Dr Jessica Johnson, a volcano geophysicist at the University of East Anglia, said it’s unclear why Mauna Loa has started erupting again now.
‘It could be because a new pulse of magma has been added to the reservoir, or it could be because the pressure has built up over time,’ she told MailOnline.
‘Monitoring data from the Hawaiian Volcano Observatory has shown that Mauna Loa has been inflating – indicating magma accumulation – for several years, and increased small earthquakes – indicating magma pushing through rocks – for several months.
‘Mauna Loa is considered active, even when lava is not coming out of the ground. This is because there is a magma supply, that could erupt.’
Volcanoes erupt because of the way heat moves beneath Earth’s surface. Heat is conveyed from the planet’s interior to its surface largely by convection – the transfer of heat by movement of a heated fluid.
In this case, the fluid is magma – molten or partially molten rock – which is formed by the partial melting of Earth’s mantle and crust.
The magma rises, and, in the last step in this heat-releasing process, erupts at the surface through volcanoes.
Mauna Loa erupts a hot lava that turns into a rock named basalt when it cools.
‘The Hawaiian Islands have been formed because there is a “hotspot” deep in the Earth, supplying material from the mantle that is hotter and therefore less dense than the surrounding material,’ said Dr Johnson.
‘This less dense material rises through the mantle and breaks through the crust as volcanoes. The same hotspot supplies heat for all of the volcanoes in Hawaii.
‘In the crust of the Earth, pockets of magma accumulate (sometimes called magma reservoirs or “chambers”).
‘Some pockets of magma move quickly up to the surface to erupt, and some remain in the crust for decades without erupting.’
HAS MAUNA LOA ERUPTED BEFORE?
Mauna Loa has erupted 33 times since 1843, according to USGS – but this latest eruption marks the end of the longest eruptive pause in its recorded history.
The most recent eruption, in 1984, lasted 22 days and produced lava flows that reached to within about four miles (7km) of Hilo, a city that’s home to about 44,000 people today.
The volcano has produced large, voluminous flows of basalt that have reached the ocean eight times since 1868.
This new eruption is currently confined to the summit, and there is no indication that magma is moving into rift zones – areas where the volcano is rifting or splitting apart.
Mauna Loa is the much larger neighbour to Kilauea volcano, which erupted in a residential neighbourhood and destroyed 700 homes in 2018.
But some of Mauna Loa’s slopes are much steeper than Kilauea’s, so when it erupts, its lava can flow much faster.

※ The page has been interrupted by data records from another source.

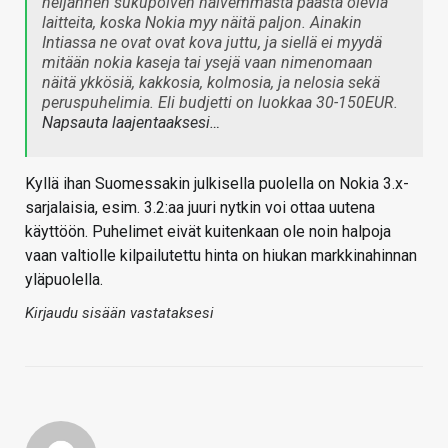
neljännen sukupolven halvemmasta päästä olevia
laitteita, koska Nokia myy näitä paljon. Ainakin
Intiassa ne ovat ovat kova juttu, ja siellä ei myydä
mitään nokia kaseja tai ysejä vaan nimenomaan
näitä ykkösiä, kakkosia, kolmosia, ja nelosia sekä
peruspuhelimia. Eli budjetti on luokkaa 30-150EUR.
Napsauta laajentaaksesi…
Kyllä ihan Suomessakin julkisella puolella on Nokia 3.x-
sarjalaisia, esim. 3.2:aa juuri nytkin voi ottaa uutena
käyttöön. Puhelimet eivät kuitenkaan ole noin halpoja
vaan valtiolle kilpailutettu hinta on hiukan markkinahinnan
yläpuolella.
Kirjaudu sisään vastataksesi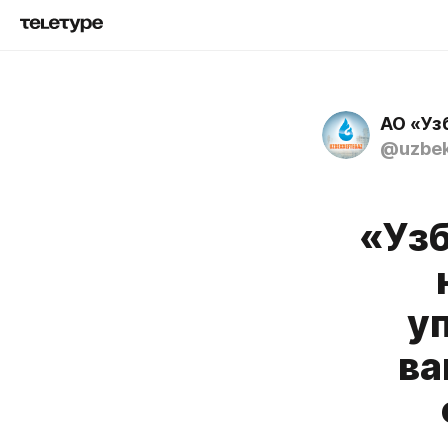
АО «Уз
@uzbek
«Узб
у
ва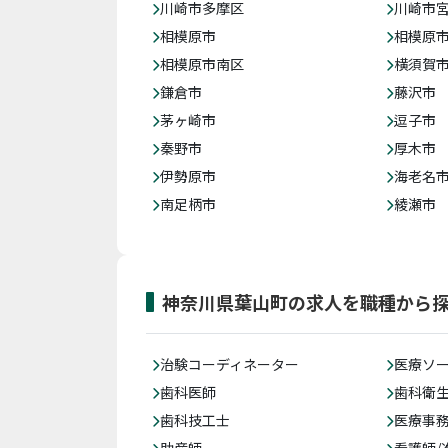
川崎市多摩区
川崎市
相模原市
相模原
相模原市南区
横須賀
鎌倉市
藤沢市
茅ヶ崎市
逗子市
秦野市
厚木市
伊勢原市
海老名
南足柄市
綾瀬市
神奈川県葉山町の求人を職種から
治験コーディネーター
医療ソ
歯科医師
歯科衛
歯科技工士
医療事務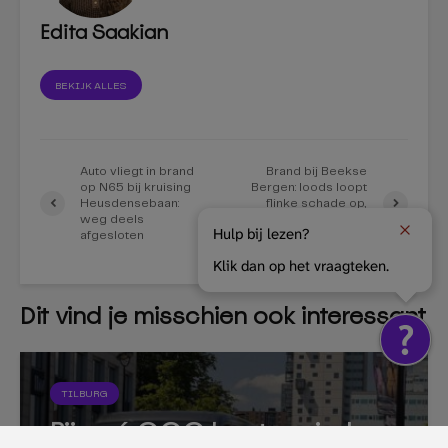
Edita Saakian
BEKIJK ALLES
Auto vliegt in brand
Brand bij Beekse
op N65 bij kruising
Bergen: loods loopt
Heusdensebaan:
flinke schade op,
weg deels
brand begon in
Hulp bij lezen?
afgesloten
rolcontainers
Klik dan op het vraagteken.
Dit vind je misschien ook interessant
TILBURG
Bijna 6.000 boetes sinds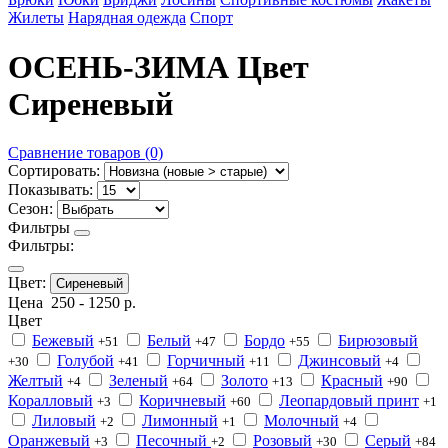
Жилеты
Нарядная одежда
Спорт
ОСЕНЬ-ЗИМА Цвет
Сиреневый
Сравнение товаров (0)
Сортировать:
Показывать:
Сезон:
Фильтры
Фильтры:
Цвет:
Сиреневый
Цена
250
-
1250
р.
Цвет
Бежевый
Белый
Бордо
Бирюзовый
+51
+47
+55
Голубой
Горчичный
Джинсовый
+30
+41
+11
+4
Желтый
Зеленый
Золото
Красный
+4
+64
+13
+90
Коралловый
Коричневый
Леопардовый принт
+3
+60
+1
Лиловый
Лимонный
Молочный
+2
+1
+4
Оранжевый
Песочный
Розовый
Серый
+3
+2
+30
+84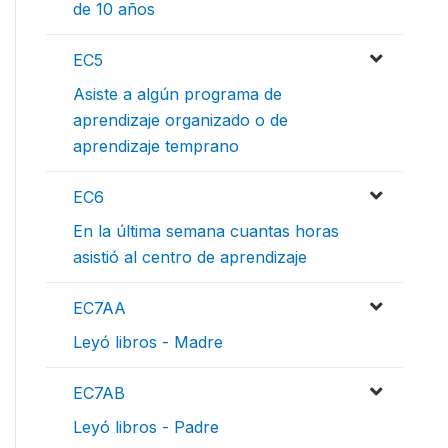
de 10 años
EC5
Asiste a algún programa de
aprendizaje organizado o de
aprendizaje temprano
EC6
En la última semana cuantas horas
asistió al centro de aprendizaje
EC7AA
Leyó libros - Madre
EC7AB
Leyó libros - Padre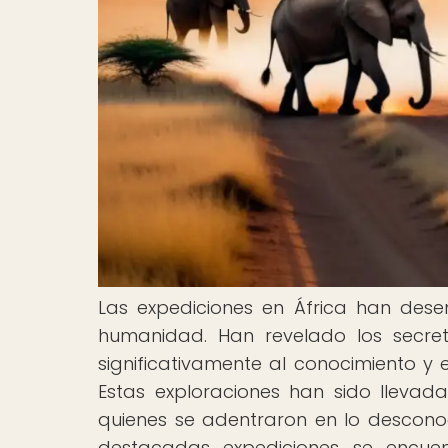
Las expediciones en África han des
humanidad. Han revelado los secret
significativamente al conocimiento y 
Estas exploraciones han sido llevad
quienes se adentraron en lo desconoci
destacadas expediciones se encuent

During a 1950 eruption, Mauna Loa’s erupted lava travelled 15 miles (24 kilometres) to the ocean in less than three hours.
The enormous size of Mauna Loa may allow it to store more magma, leading to larger lava flows when an eruption occurs.
Hawaii’s volcanoes are called shield volcanoes because successive lava flows over hundreds of thousands of years build broad mountains that resemble the shape of a warrior’s shield.
Shield volcanos are also found in California and Idaho as well as Iceland and the Galapagos Islands. Alaska’s Wrangell-St. Elias National Park has eight shield volcanoes including Mount Wrangell.